▶ YOUR OBJECTIVE: Without the pictures, give the entries below again exactly as written.

▶ ENTRIES SUPPLIED:
=-=-=-=-=
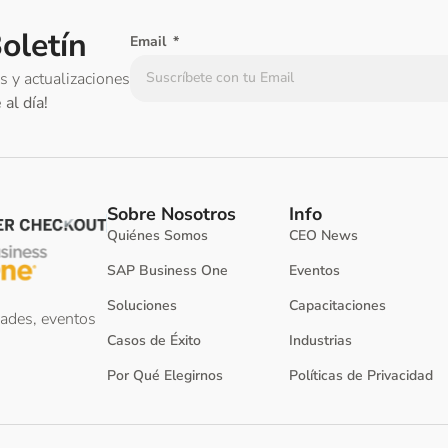
oletín
Email
os y actualizaciones
al día!
Sobre Nosotros
Info
Quiénes Somos
CEO News
SAP Business One
Eventos
Soluciones
Capacitaciones
ades, eventos
Casos de Éxito
Industrias
Por Qué Elegirnos
Políticas de Privacidad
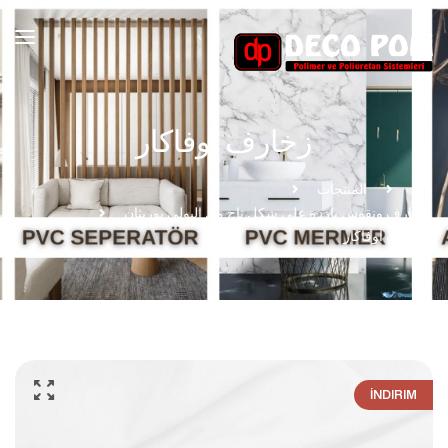
زخارف أوفاكار
بيت
المنتجات
زخارف ونقوش بارزة على شكل تاج من البولي يوريثان
زخارف أوفاكار
İNDIRIM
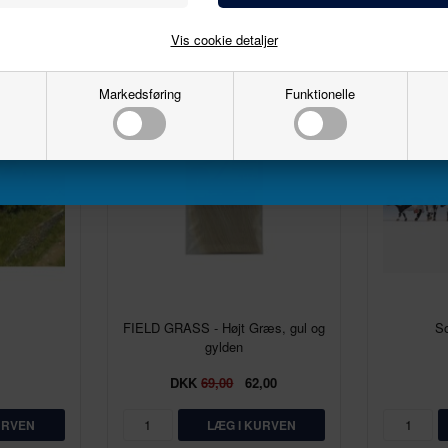
Email
Vis cookie detaljer
Markedsføring
Funktionelle
10%
Tilmeld
.
FIELD GRASS - Højt Græs, gul og
So
gylden
DKK
69,00
62,00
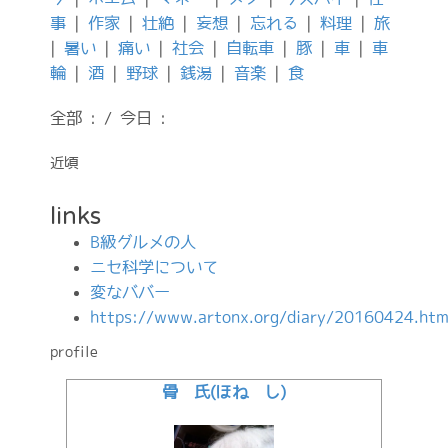
事
|
作家
|
壮絶
|
妄想
|
忘れる
|
料理
|
旅
|
暑い
|
痛い
|
社会
|
自転車
|
豚
|
車
|
車
輪
|
酒
|
野球
|
銭湯
|
音楽
|
食
全部 : / 今日 :
近頃
links
B級グルメの人
ニセ科学について
変なババー
https://www.artonx.org/diary/20160424.htm
profile
骨 氏(ほね し)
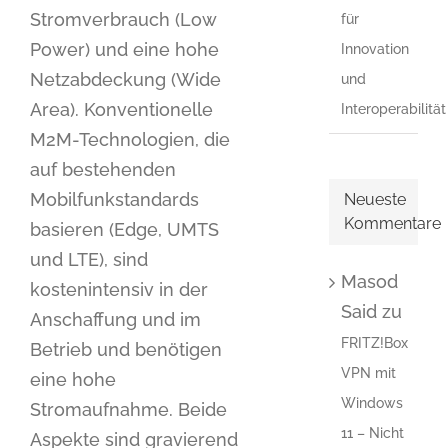
Stromverbrauch (Low
für
Power) und eine hohe
Innovation
Netzabdeckung (Wide
und
Area). Konventionelle
Interoperabilität
M2M-Technologien, die
auf bestehenden
Mobilfunkstandards
Neueste
Kommentare
basieren (Edge, UMTS
und LTE), sind
Masod
kostenintensiv in der
Said
zu
Anschaffung und im
FRITZ!Box
Betrieb und benötigen
VPN mit
eine hohe
Windows
Stromaufnahme. Beide
11 – Nicht
Aspekte sind gravierend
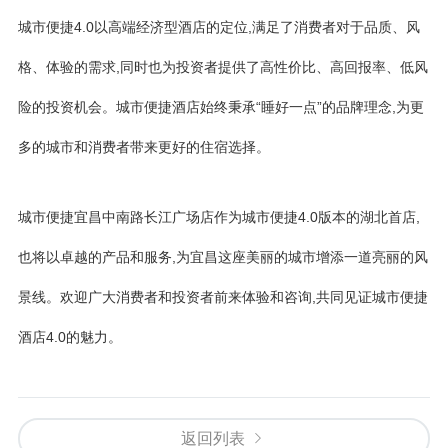
城市便捷4.0以高端经济型酒店的定位,满足了消费者对于品质、风
格、体验的需求,同时也为投资者提供了高性价比、高回报率、低风
险的投资机会。城市便捷酒店始终秉承“睡好一点”的品牌理念,为更
多的城市和消费者带来更好的住宿选择。
城市便捷宜昌中南路长江广场店作为城市便捷4.0版本的湖北首店,
也将以卓越的产品和服务,为宜昌这座美丽的城市增添一道亮丽的风
景线。欢迎广大消费者和投资者前来体验和咨询,共同见证城市便捷
酒店4.0的魅力。
返回列表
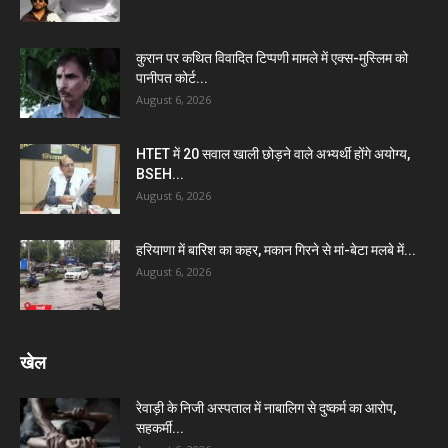
कुरान पर कथित विवादित टिप्पणी मामले में एक्स-मुस्लिम को
पानीपत कोर्ट...
August 6, 2026
HTET में 20 सवाल खाली छोड़ने वाले अभ्यर्थी होंगे अयोग्य,
BSEH...
August 6, 2026
हरियाणा में बारिश का कहर, मकान गिरने से मां-बेटा मलबे में...
August 6, 2026
खेल
रेवाड़ी के निजी अस्पताल में नाबालिग से दुष्कर्म का आरोप,
सहकर्मी...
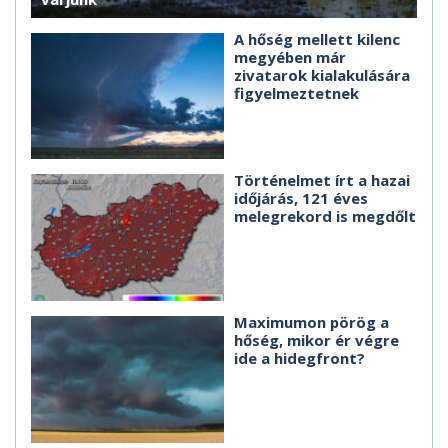
A hőség mellett kilenc
megyében már
zivatarok kialakulására
figyelmeztetnek
Történelmet írt a hazai
időjárás, 121 éves
melegrekord is megdőlt
Maximumon pörög a
hőség, mikor ér végre
ide a hidegfront?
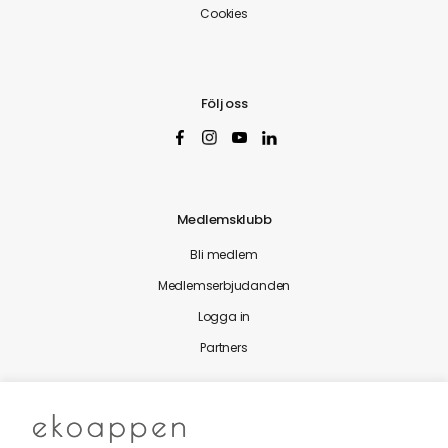
Cookies
Följ oss
Medlemsklubb
Bli medlem
Medlemserbjudanden
Logga in
Partners
Nytt från Ekoappen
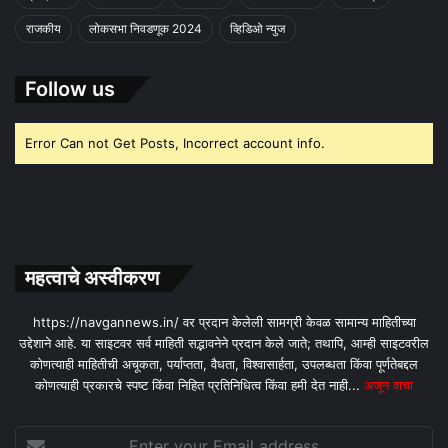
राजकीय
लोकसभा निवडणूक 2024
व्हिडिओ न्युज
Follow us
Error Can not Get Posts, Incorrect account info.
महत्वाचे अस्वीकरण
https://navgannews.in/ वर प्रदान केलेली सामग्री केवळ सामान्य माहितीच्या
उद्देशाने आहे. या साइटवर सर्व माहिती सद्भावनेने प्रदान केले जाते; तथापि, आम्ही साइटवरील
कोणत्याही माहितीची अचूकता, पर्याप्तता, वैधता, विश्वासार्हता, उपलब्धता किंवा पूर्णतेबद्दल
कोणत्याही प्रकारचे स्पष्ट किंवा निहित प्रतिनिधित्व किंवा हमी देत ​​नाही...
अजून वाचा
Enter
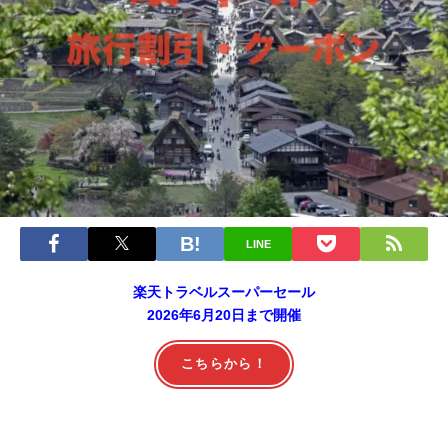
LINE
楽天トラベルスーパーセール
2026年6月20日まで開催
こちらから！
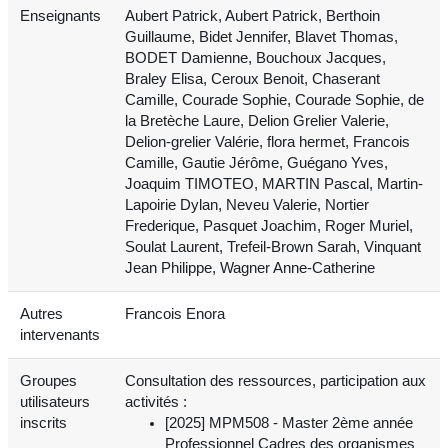
Enseignants
Aubert Patrick, Aubert Patrick, Berthoin
Guillaume, Bidet Jennifer, Blavet Thomas,
BODET Damienne, Bouchoux Jacques,
Braley Elisa, Ceroux Benoit, Chaserant
Camille, Courade Sophie, Courade Sophie, de
la Bretèche Laure, Delion Grelier Valerie,
Delion-grelier Valérie, flora hermet, Francois
Camille, Gautie Jérôme, Guégano Yves,
Joaquim TIMOTEO, MARTIN Pascal, Martin-
Lapoirie Dylan, Neveu Valerie, Nortier
Frederique, Pasquet Joachim, Roger Muriel,
Soulat Laurent, Trefeil-Brown Sarah, Vinquant
Jean Philippe, Wagner Anne-Catherine
Autres
Francois Enora
intervenants
Groupes
Consultation des ressources, participation aux
utilisateurs
activités :
inscrits
[2025] MPM508 - Master 2ème année
Professionnel Cadres des organismes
=-=-=-=-=
▶ REPLY TO THE TASK:
oletín
Email
os y actualizaciones
al día!
Sobre Nosotros
Info
Quiénes Somos
CEO News
SAP Business One
Eventos
Soluciones
Capacitaciones
ades, eventos
Casos de Éxito
Industrias
Por Qué Elegirnos
Políticas de Privacidad
زخارف أوفاكار
بيت
المنتجات
زخارف ونقوش بارزة على شكل تاج من البولي يوريثان
زخارف أوفاكار
İNDIRIM
Email
Vis cookie detaljer
Markedsføring
Funktionelle
10%
Tilmeld
.
FIELD GRASS - Højt Græs, gul og
So
gylden
DKK
69,00
62,00
事
|
作家
|
壮絶
|
妄想
|
忘れる
|
料理
|
旅
|
暑い
|
痛い
|
社会
|
自転車
|
豚
|
車
|
車
輪
|
酒
|
野球
|
銭湯
|
音楽
|
食
全部 : / 今日 :
近頃
links
B級グルメの人
ニセ科学について
変なババー
https://www.artonx.org/diary/20160424.htm
profile
骨 氏(ほね し)
Stromverbrauch (Low
für
Power) und eine hohe
Innovation
Netzabdeckung (Wide
und
Area). Konventionelle
Interoperabilität
M2M-Technologien, die
auf bestehenden
Mobilfunkstandards
Neueste
Kommentare
basieren (Edge, UMTS
und LTE), sind
Masod
kostenintensiv in der
Said
zu
Anschaffung und im
FRITZ!Box
Betrieb und benötigen
VPN mit
eine hohe
Windows
Stromaufnahme. Beide
11 – Nicht
Aspekte sind gravierend
城市便捷4.0以高端经济型酒店的定位,满足了消费者对于品质、风
格、体验的需求,同时也为投资者提供了高性价比、高回报率、低风
险的投资机会。城市便捷酒店始终秉承“睡好一点”的品牌理念,为更
多的城市和消费者带来更好的住宿选择。
城市便捷宜昌中南路长江广场店作为城市便捷4.0版本的湖北首店,
也将以卓越的产品和服务,为宜昌这座美丽的城市增添一道亮丽的风
景线。欢迎广大消费者和投资者前来体验和咨询,共同见证城市便捷
酒店4.0的魅力。
返回列表
कुरान पर कथित विवादित टिप्पणी मामले में एक्स-मुस्लिम को
पानीपत कोर्ट...
August 6, 2026
HTET में 20 सवाल खाली छोड़ने वाले अभ्यर्थी होंगे अयोग्य,
BSEH...
August 6, 2026
हरियाणा में बारिश का कहर, मकान गिरने से मां-बेटा मलबे में...
August 6, 2026
खेल
रेवाड़ी के निजी अस्पताल में नाबालिग से दुष्कर्म का आरोप,
सहकर्मी...
A hőség mellett kilenc
megyében már
zivatarok kialakulására
figyelmeztetnek
Történelmet írt a hazai
időjárás, 121 éves
melegrekord is megdőlt
Maximumon pörög a
hőség, mikor ér végre
ide a hidegfront?
Cookies
Följ oss
Medlemsklubb
Bli medlem
Medlemserbjudanden
Logga in
Partners
Nytt från Ekoappen
राजकीय
लोकसभा निवडणूक 2024
व्हिडिओ न्युज
Follow us
Error Can not Get Posts, Incorrect account info.
महत्वाचे अस्वीकरण
https://navgannews.in/ वर प्रदान केलेली सामग्री केवळ सामान्य माहितीच्या
उद्देशाने आहे. या साइटवर सर्व माहिती सद्भावनेने प्रदान केले जाते; तथापि, आम्ही साइटवरील
कोणत्याही माहितीची अचूकता, पर्याप्तता, वैधता, विश्वासार्हता, उपलब्धता किंवा पूर्णतेबद्दल
कोणत्याही प्रकारचे स्पष्ट किंवा निहित प्रतिनिधित्व किंवा हमी देत ​​नाही...
अजून वाचा
Enter
LINE
楽天トラベルスーパーセール
2026年6月20日まで開催
こちらから！
Enseignants
Aubert Patrick, Aubert Patrick, Berthoin
Guillaume, Bidet Jennifer, Blavet Thomas,
BODET Damienne, Bouchoux Jacques,
Braley Elisa, Ceroux Benoit, Chaserant
Camille, Courade Sophie, Courade Sophie, de
la Bretèche Laure, Delion Grelier Valerie,
Delion-grelier Valérie, flora hermet, Francois
Camille, Gautie Jérôme, Guégano Yves,
Joaquim TIMOTEO, MARTIN Pascal, Martin-
Lapoirie Dylan, Neveu Valerie, Nortier
Frederique, Pasquet Joachim, Roger Muriel,
Soulat Laurent, Trefeil-Brown Sarah, Vinquant
Jean Philippe, Wagner Anne-Catherine
Autres
Francois Enora
intervenants
Groupes
Consultation des ressources, participation aux
utilisateurs
activités :
inscrits
[2025] MPM508 - Master 2ème année
Professionnel Cadres des organismes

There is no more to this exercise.